* Exercise objective: Look for "हुलाकमार्फत पाथिभरा मन्दिरको" in the entries below. Write out that line and all later lines exactly, ending with the final one.

(Given records)

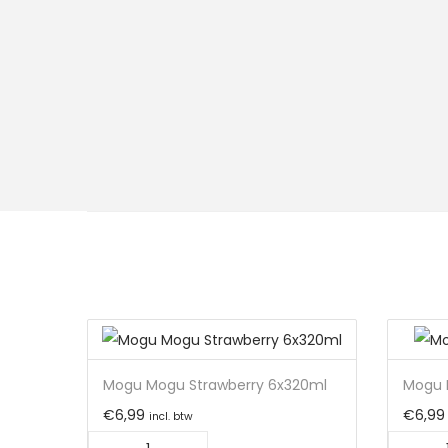
Mogu Mogu Strawberry 6x320ml
Mogu 
€
6,99
€
6,99
incl. btw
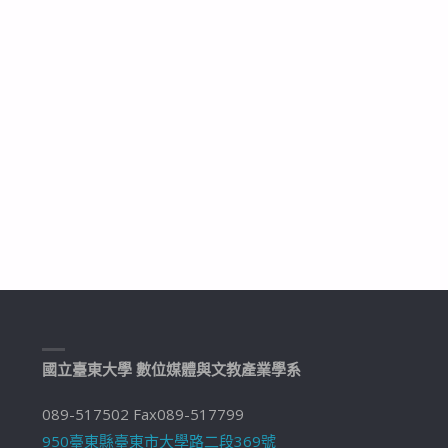
國立臺東大學 數位媒體與文教產業學系
089-517502 Fax089-517799
950臺東縣臺東市大學路二段369號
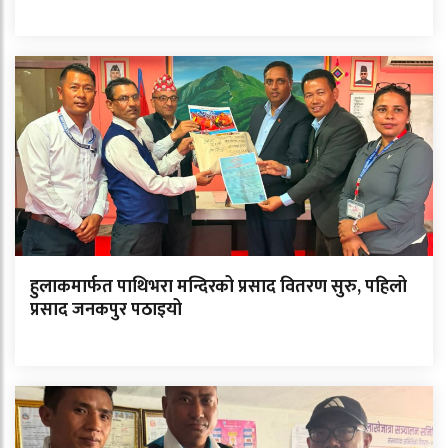
हुलाकमार्फत पाथिभरा मन्दिरको प्रसाद वितरण सुरु, पहिलो
प्रसाद जनकपुर पठाइयो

(End Given records)

* Response to the task:
हुलाकमार्फत पाथिभरा मन्दिरको प्रसाद वितरण सुरु, पहिलो
प्रसाद जनकपुर पठाइयो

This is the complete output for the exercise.